Ma la disposizione dei vescovi intende prima di tutto avere carattere pastorale, partendo da considerazioni ed esperienze delle Chiese di Piemonte e Valle d’Aosta. La necessità di mettere “punti fermi” nasce, infatti, dalla consapevolezza che sovente alcune celebrazioni liturgiche si caricano di attese improprie, e di “speranze” che poco hanno a che fare con quel clima di preghiera e di comunione che la celebrazione della fede cristiana - soprattutto nella Messa - deve avere e salvaguardare ad ogni costo. Il cammino della fede deve potersi differenziare chiaramente da quei “marketing del sacro” che sono ormai merce comune, anche a causa della rete Internet che trova (apparentemente) risposte facili a ogni domanda, comprese quelle più impegnative riguardanti il senso della vita, e le grandi domande sulla sofferenza - fisica e psicologica. «Come pastori abbiamo il dovere di ammonire i fedeli e le comunità dai rischi di banalizzazione di preghiere che allontanano dalla chiara verità del sacrificio eucaristico; e vogliamo ribadire invece come la sola Eucaristia, il dono più grande che ci è stato fatto, sia il centro della fede e il punto culminante di un cammino, personale e comunitario, cristiano ».

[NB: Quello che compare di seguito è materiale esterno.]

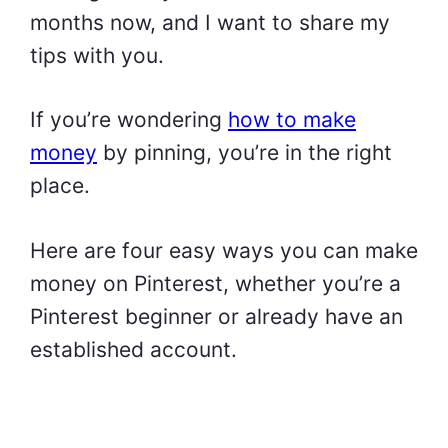
months now, and I want to share my
tips with you.
If you’re wondering
how to make
money
by pinning, you’re in the right
place.
Here are four easy ways you can make
money on Pinterest, whether you’re a
Pinterest beginner or already have an
established account.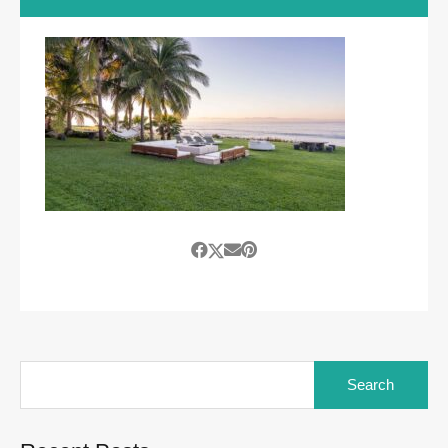
Search
for: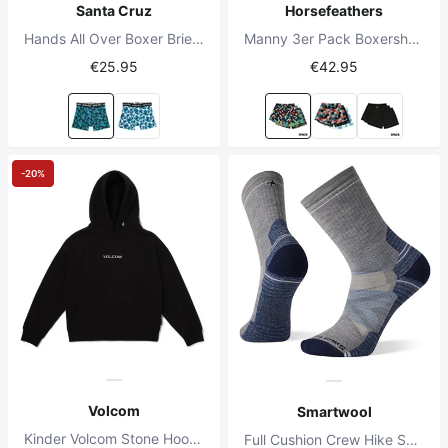
Santa Cruz
Horsefeathers
Hands All Over Boxer Brief Schwarz
Manny 3er Pack Boxershorts Bundle 4
€25.95
€42.95
-20%
Volcom
Smartwool
Kinder Volcom Stone Hoodie Schwarz
Full Cushion Crew Hike Socken Hellgrau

L’osservazione è di monsignor Cesare Nosiglia, arcivescovo di Torino e presidente della Conferenza episcopale piemontese che ha pubblicato il documento. «E l’Eucaristia – ribadisce l’arcivescovo – ha sue regole precise, anche per quanto riguarda le modalità di celebrazione sia della Messa che della AÈ dorazione che ne può seguire, e dei testi delle preghiere prescritte per i malati e sofferenti; regole che non possono e non debbono essere sostituite o modificate in modo arbitrario. Così come non si può e non si deve “scambiare” la celebrazione eucaristica con nessun altro contesto. Non ci sono “preghiere di guarigione” diverse e alternative alle invocazioni previste nei libri liturgici».

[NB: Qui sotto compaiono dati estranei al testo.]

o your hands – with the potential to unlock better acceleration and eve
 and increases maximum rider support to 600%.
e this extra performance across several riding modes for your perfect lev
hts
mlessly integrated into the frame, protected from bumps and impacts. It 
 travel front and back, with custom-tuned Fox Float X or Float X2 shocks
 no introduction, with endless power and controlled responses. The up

L’istruzione dei vescovi piemontesi fa chiaramente riferimento al documento che guida l’agire di tutta la Chiesa in questo settore, le “Istruzioni” emanate dalla Congregazione per la Dottrina della fede nel 2000: ma si è ritenuto di dover specificare alcuni aspetti normativi, per incoraggiare e aiutare tanto i preti quanto le comunità cristiane a non cadere in un “miracolismo” che accentua certi gesti e certe parole ma che rischia di compromettere la sobrietà di quello “stile liturgico” che è invece indispensabile per rimanere in sintonia con il cammino di tutta la Chiesa.

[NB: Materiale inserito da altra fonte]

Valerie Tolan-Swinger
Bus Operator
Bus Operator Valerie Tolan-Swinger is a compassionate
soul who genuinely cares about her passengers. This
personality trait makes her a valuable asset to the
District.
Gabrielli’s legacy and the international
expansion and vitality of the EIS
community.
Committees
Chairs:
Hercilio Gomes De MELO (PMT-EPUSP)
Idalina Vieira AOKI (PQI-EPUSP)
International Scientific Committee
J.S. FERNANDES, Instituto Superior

Non si possono inseguire le mode del sacro perché esse si impongono sulla rete, in televisione o in contesti sociali e culturali estremamente diversi dai nostri. In questo senso il documento dei vescovi serve anche a incoraggiare i sacerdoti, e i parroci soprattutto, a mantenere la necessaria fermezza e la capacità di discernimento di fronte alle attese, pure reali, di persone che si trovano nella sofferenza e che cercano conforto e consolazione nella preghiera della comunità cristiana. Non si tratta di un provvedimento “ad personam” verso qualcuno, ma di norme che intendono confortare tutte le comunità cristiane subalpine. Un altro rischio da evitare è quello sottolineato da don Carmine Arice, da noi interpellato, già direttore dell’Ufficio nazionale Cei della Pastorale della Salute e ora superiore generale del Cottolengo: la spettacolarizzazione.

Ricordando la ricchezza dei testi liturgici esistenti e approvati che non sono avari di riferimenti di preghiere di intercessione per chiedere il dono della guarigione, della salute e della salvezza, don Arice sottolinea il pericolo per una comunità cristiana di “rivestire” i momenti di preghiera comunitaria, e quelli dell’Eucaristia in particolare, con le “tinte forti” (voci, colori, gesti) che rischiano, a volte, di evocare più il potere della domanda che non l’invocazione alla misericordia e il dono di Dio.